As a prominent Brazilian e-commerce marketplace, Olist operates within a complex ecosystem, connecting thousands of different sellers to millions of customers. In a vast and diverse e-commerce marketplace like Olist, a "one-size-fits-all" strategy for marketing, sales, and customer service is inefficient and costly. Without a deep understanding of the customer base, the company faces significant challenges:

* **Ineffective Marketing Spend**: Generic campaigns often fail to resonate with the specific needs and motivations of different customers, leading to a low return on investment (ROI).

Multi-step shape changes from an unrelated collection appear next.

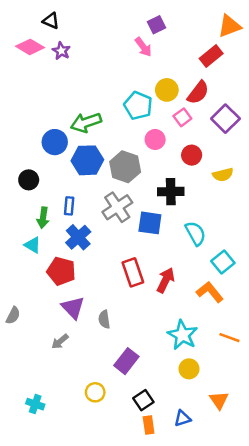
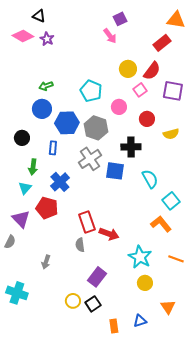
orange triangle: (229, 26) -> (176, 20), turned 30
cyan pentagon: (138, 106) -> (91, 91), moved
purple square: (225, 119) -> (173, 91), turned -35
green arrow: (86, 123) -> (46, 86), moved, size x0.6
blue rectangle: (69, 206) -> (53, 148), moved
cyan triangle: (33, 245) -> (25, 188), turned 40
red rectangle: (133, 272) -> (87, 222), moved
red arrow: (166, 280) -> (109, 234), moved, turned 84
purple triangle: (73, 308) -> (21, 219), moved
gray arrow: (60, 341) -> (46, 262), turned -32
black square: (143, 400) -> (93, 304), moved
cyan cross: (35, 404) -> (17, 293), moved, size x1.5

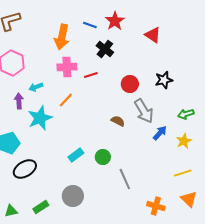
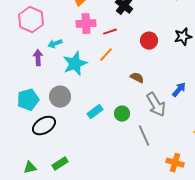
orange line: (66, 100) -> (106, 55), moved
gray arrow: (144, 111) -> (156, 105), moved
cyan star: (40, 118) -> (75, 64), moved
gray circle: (73, 196) -> (60, 97), moved

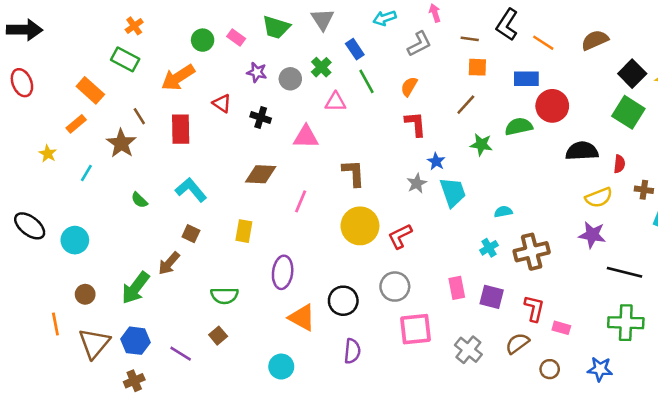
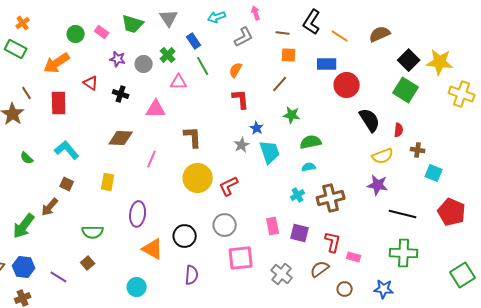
green semicircle: (519, 127) -> (311, 142), moved
black semicircle: (582, 151) -> (370, 120), turned 60

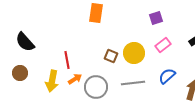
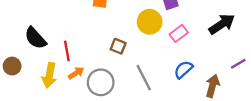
black semicircle: (25, 42) -> (35, 38), moved
yellow circle: (134, 53) -> (150, 22), moved
gray line: (133, 83) -> (144, 78), turned 70

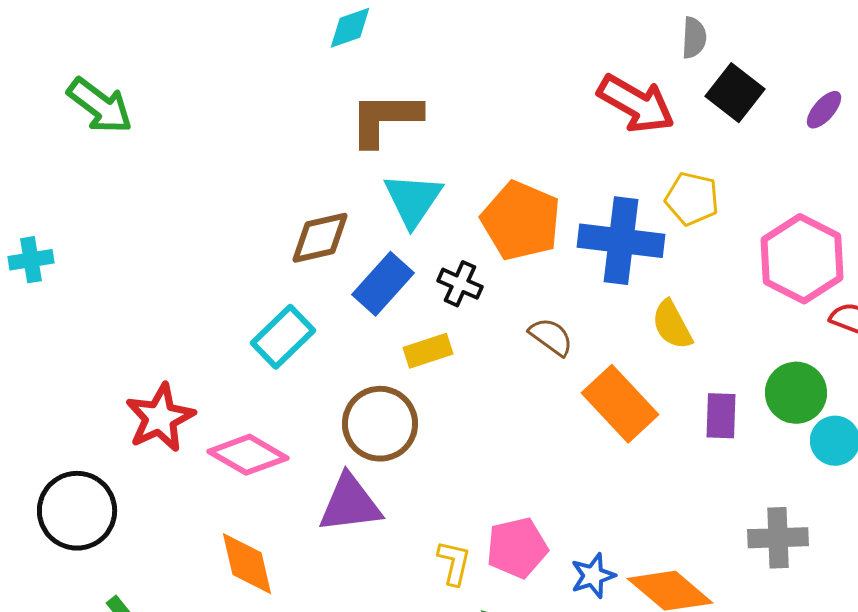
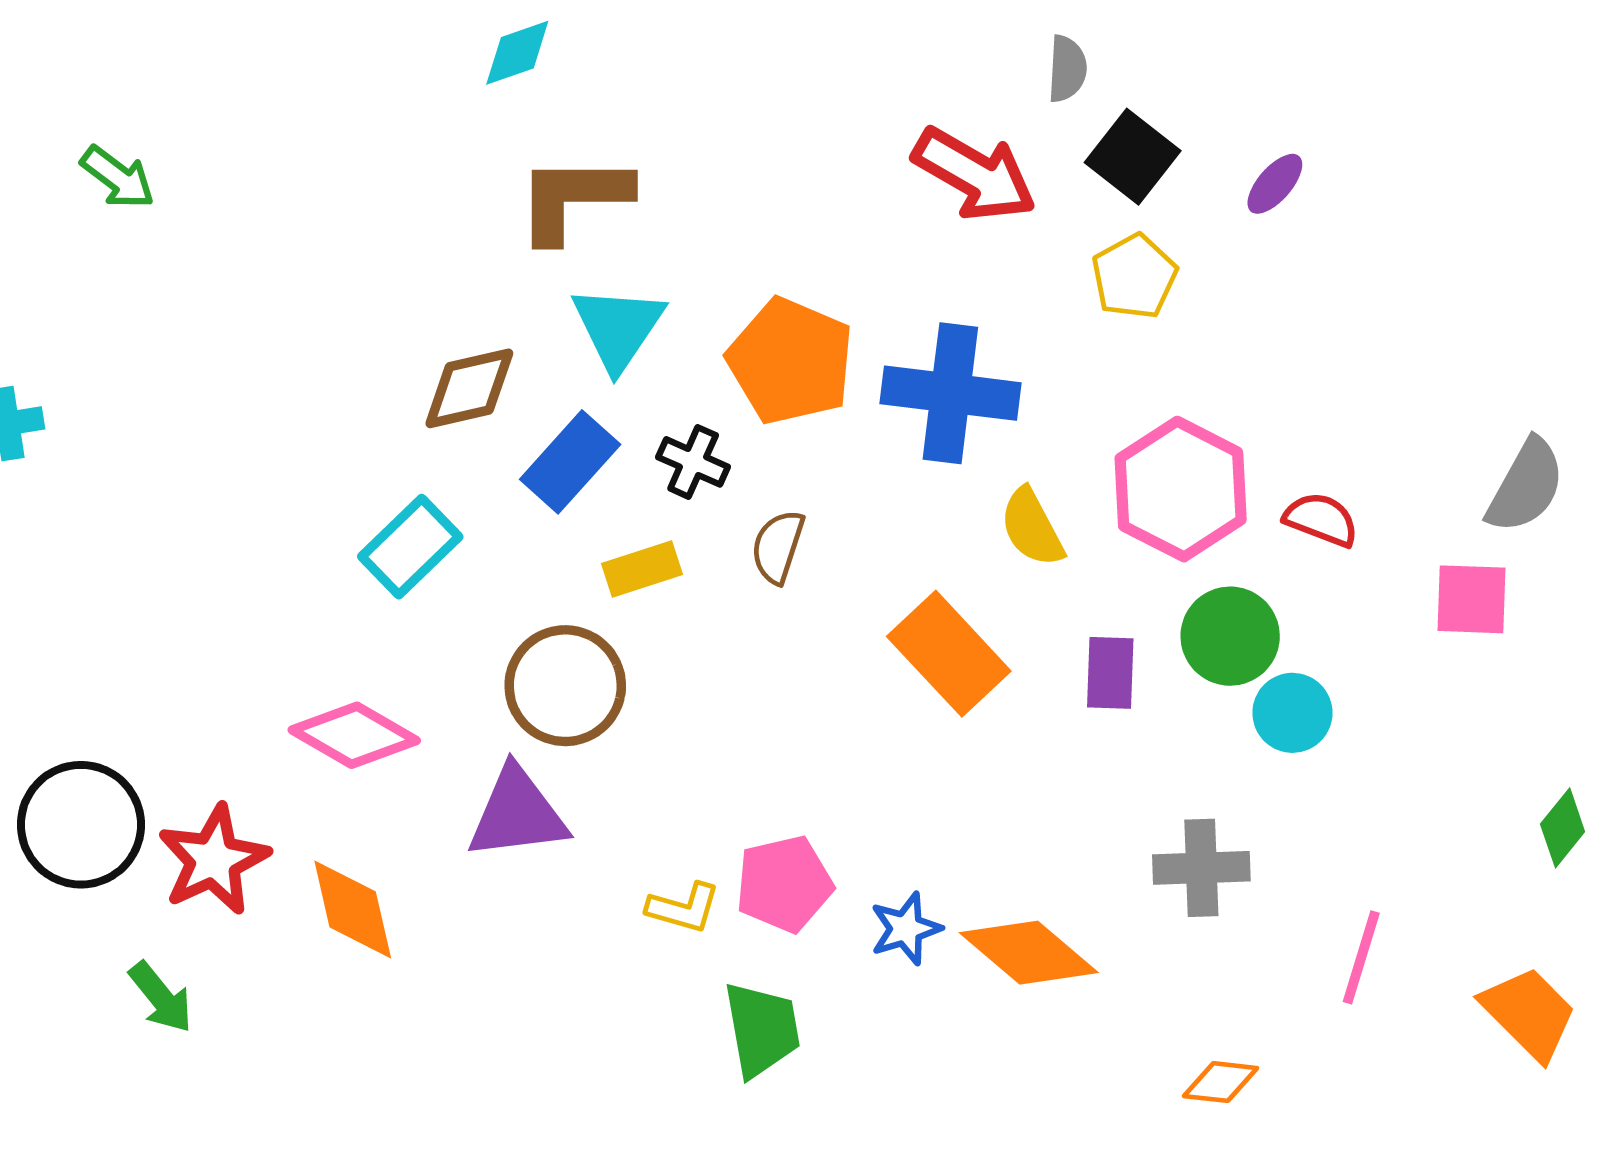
green arrow: (100, 106) -> (118, 177), size x0.7
yellow pentagon: (692, 199) -> (1134, 277), moved, turned 30
pink hexagon: (802, 259) -> (1181, 489), moved
brown semicircle: (551, 337) -> (778, 547), moved, turned -108
red star: (160, 418) -> (214, 860), moved
yellow L-shape: (454, 563) -> (684, 908), turned 93

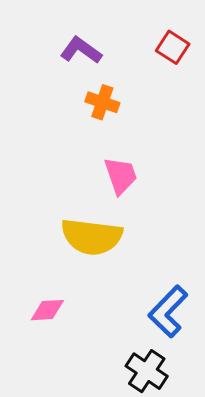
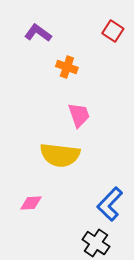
purple L-shape: (81, 50) -> (38, 33), moved

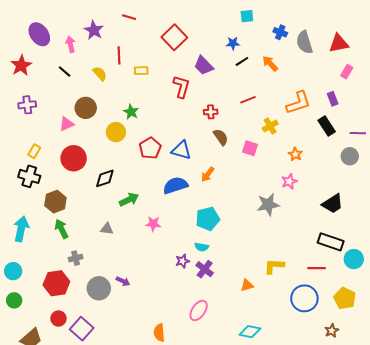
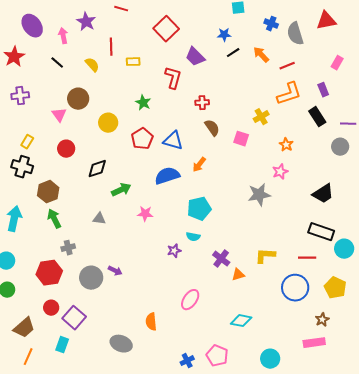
red triangle: (339, 43) -> (326, 21), moved
red line: (248, 100) -> (287, 66), moved
green star: (131, 112) -> (143, 103), moved
pink triangle: (67, 124) -> (59, 115), turned -42
red circle: (74, 158) -> (66, 149), size x0.7
purple cross: (205, 269) -> (221, 259), moved

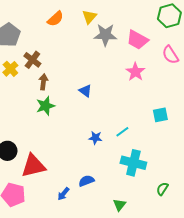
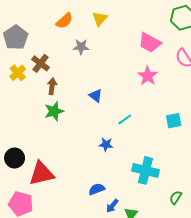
gray star: (105, 35) -> (81, 47), moved, size x0.7
cyan line: (122, 132) -> (125, 120), moved
blue arrow: (63, 194) -> (112, 206), moved

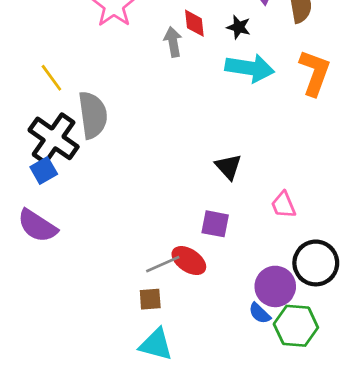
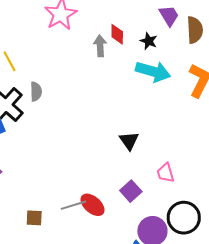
gray semicircle: (93, 115) -> (36, 92), size x0.6
purple square: (215, 224) -> (131, 191), moved, turned 30
brown square: (150, 299) -> (34, 218), moved

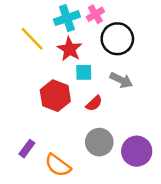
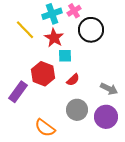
gray arrow: (121, 80) -> (109, 89), moved
purple rectangle: (27, 149) -> (18, 92), moved, size x1.5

* **Lost Sales Opportunitie**s: Sales teams cannot tailor their approach to high-value or high-potential customers, missing chances for upselling and cross-selling.

* **Customer Churn**: A lack of personalized experience can lead to low customer loyalty, with users failing to become repeat buyers.

To overcome these obstacles and drive sustainable growth, Olist needs to answer critical strategic questions about its customers. This project directly addresses this need by using data-driven segmentation to answer the following:

* **Marketing**: Which customer groups should we target with specific promotions?

* **Sales**: How can we optimize sales strategies for different customer profiles?

* **Product**: What types of products appeal to which customers?

* **Customer Service**: Which customers require more attention or support?

* **Profitability**: Who are our most profitable customers?

  

## **EDA Summary (Exploratory Data Analysis)**
The exploratory analysis revealed several key characteristics of the Olist dataset, which directly informed the feature engineering and modeling strategy.

**Key Findings:**

**Data Distribution and Preprocessing:**

* Monetary values, such as price and payment value, were heavily skewed with significant outliers. A logarithmic transformation was identified as a necessary step to normalize their distribution for modeling.

* The original 73 product categories were consolidated into 13 macro-categories based on their similarities, simplifying the analysis and making patterns more interpretable.

**Geographical Concentration:**

* A significant portion of revenue and order volume is concentrated in Brazil's Southeast region.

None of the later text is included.